Non crediamo sia lecito scattare foto, registrare voci e ambienti, ancor meno lecito riteniamo sia l’ingenua mossa di fornire alla stampa le foto scattate.
Vada per i gioielli ricevuti i regalo, vada per il sunto delle conversazioni, ma se è vero come è vero che la residenza di un Presidente del Consiglio è residenza di Stato, quella è una esplicita violazione.
L’altro aspetto è come a Palazzo Grazioli e a Villa Certosa ci si possa “intrufolare” comodamente e per lungo periodo al punto di scattare foto anche agli ospiti in momenti di intimità, o il fatto che si possa essere al momento giusto per fotografare dei voli di stato con mezzi della Aereonautica militare .
Le ragazze che hanno partecipato alle feste di Palazzo Grazioli hanno affermato che è bastata una telefonata di “qualcuno” per far spalancare le porte del Palazzo.

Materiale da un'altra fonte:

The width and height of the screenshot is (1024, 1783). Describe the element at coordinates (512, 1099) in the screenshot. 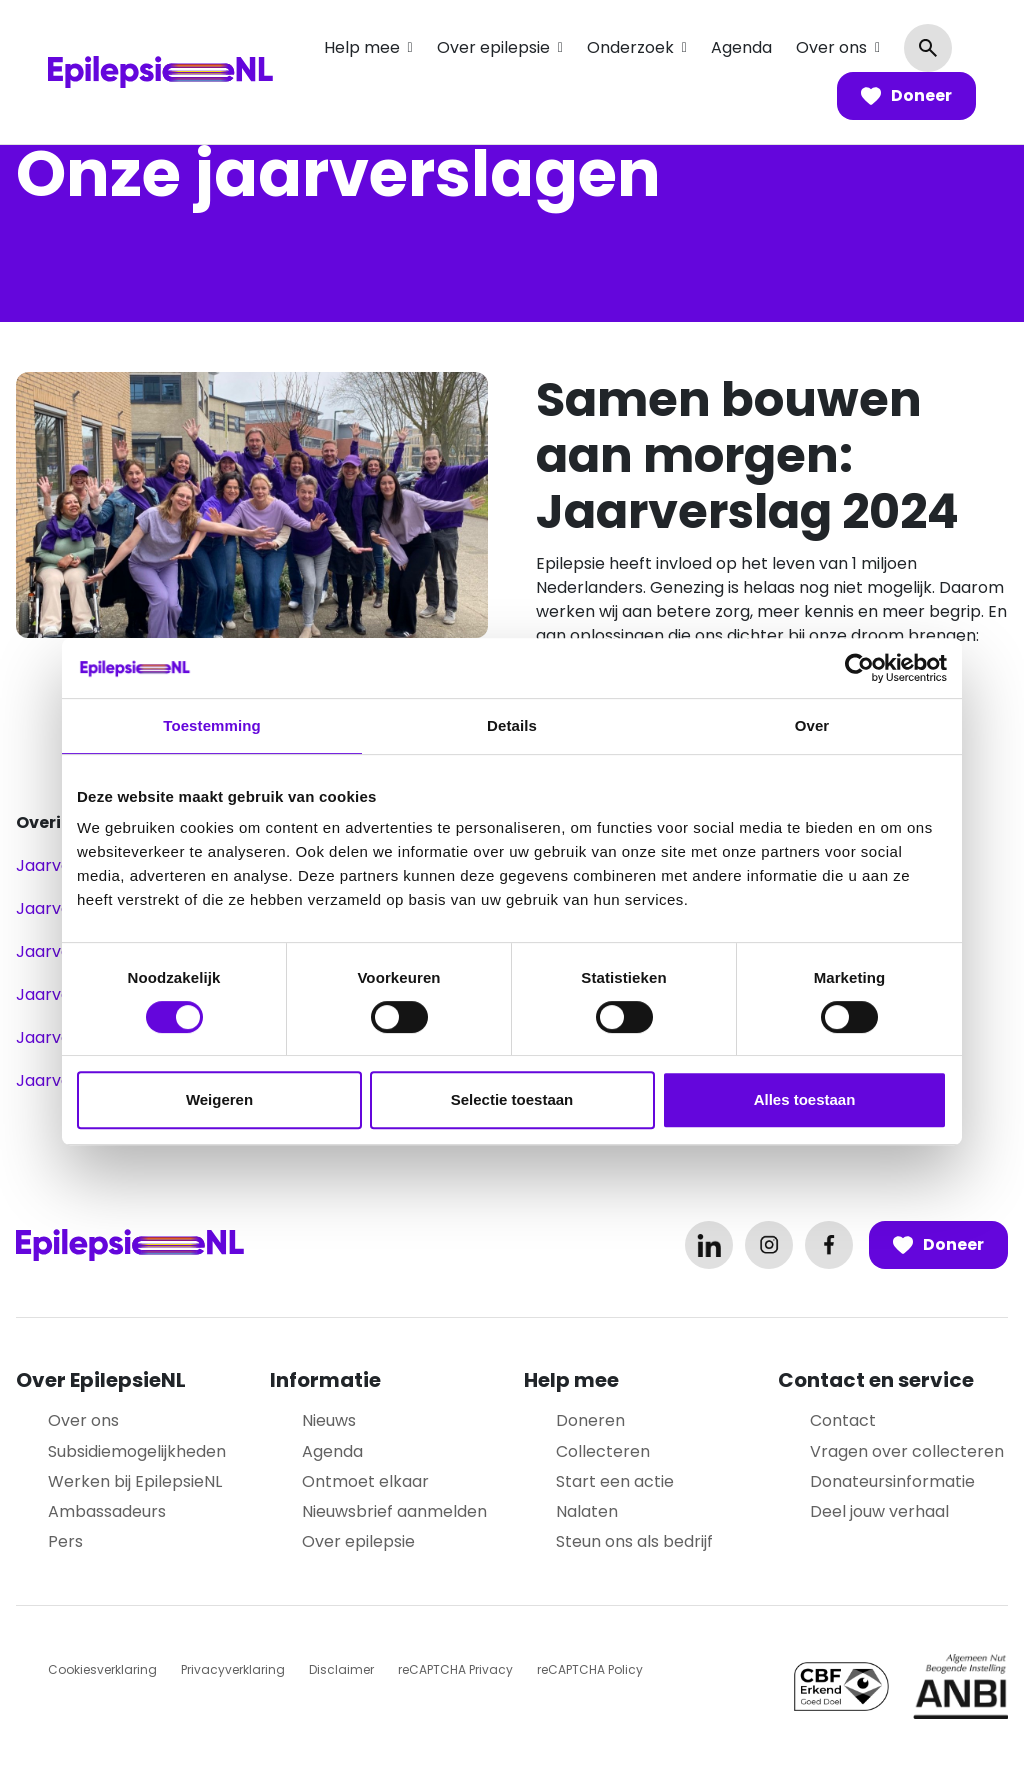

I see `Selectie toestaan` at that location.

Chi chiamava questo “qualcuno” che era in grado di far aprire i portoni della residenza di stato di Silvio Berlusconi?
Qui non siamo d’accordo con alcuni organi di informazione che traggono la conclusione che sia stato lo stesso Premier ad autorizzare gli accessi.
Se è vero come è vero che è rimasto scandalizzato dalla violazione della sua residenza sarda di Villa Certosa, figuriamoci come poteva mettere a repentaglio la privacy di Palazzo Grazioli.

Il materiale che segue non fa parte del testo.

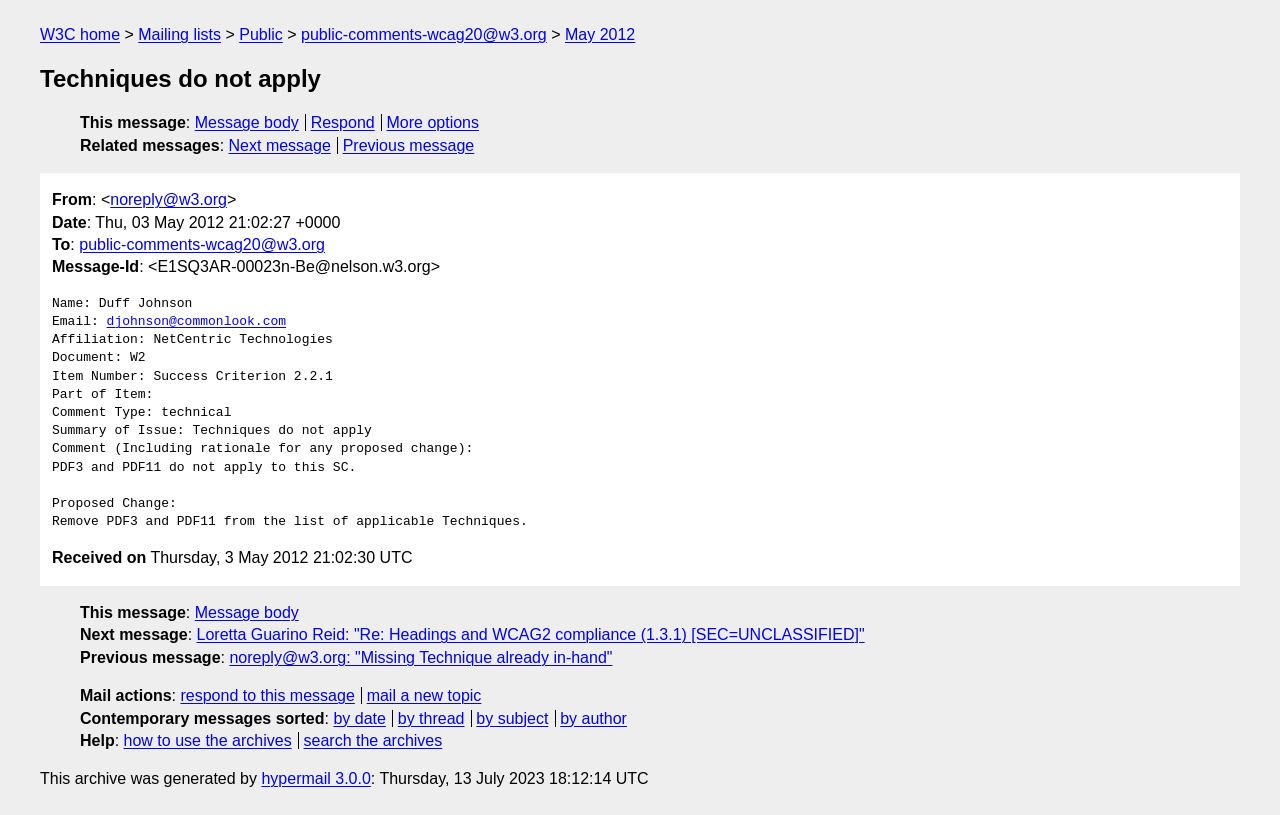 Image resolution: width=1280 pixels, height=815 pixels. What do you see at coordinates (512, 718) in the screenshot?
I see `by subject` at bounding box center [512, 718].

Ma la questione è ancora più solida : è una ragione di sicurezza e di controlli.
Chiunque si sarebbe potuto introdurre nella residenza del Premier, scattare foto e non solo. E’ quel “non solo” che desta preoccupazioni alla luce delle affermazioni di quel Gioacchino Genghi che ha paragonato il caso a quello del giudige Giovanni Falcone, e asserendo che c’è qualcuno in giro che sa tutto, ma proprio tutto di Silvio Berlusconi.

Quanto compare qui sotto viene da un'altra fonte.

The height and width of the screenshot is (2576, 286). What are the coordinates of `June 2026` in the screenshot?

Se Genchi dovesse aver ragione diventa automaticamente anche un problema di sicurezza nazionale e internazionale : gli illustri ospiti che transitano in quelle residenze di stato sarebbero quantomeno a rischio privacy.
E non crediamo assolutamente alla favola che sia il Premier a impartire ordini per allentare questa sicurezza, come non crediamo alla favola che abbia saputo in anticipo il “mestiere” più antico del mondo che praticava Patrizia D’Addario.
Il problema, a nostro avviso, deve superare la stessa indagine che i magistrati di Bari sapientemente stanno conducendo.
Ne servono le audizioni al Copasir di Genchi o di altri : chi ha il potere di indagare, di cercare responsabilità e colpirle, lo faccia senza remore e timore.
E questo presuppone un azione energica e di responsabilità : se, come sostiene Genchi, ci sia una o più talpe, queste vengano scoperte e rimosse e ridata la giusta funzione ai servizi di sicurezza che devono tutelare il Premier chiunque esso sia, e qualunque partito rappresenti.
Se in Italia si possono scattare con così faciltà 5.000 foto alla residenza del Premier dove transitano i “grandi del mondo”, dove una rampante 23 enne e una escort possono fare foto e registrazioni a piacimento, tutti ci guarderanno con sospetto. E speriamo solo con sospetto.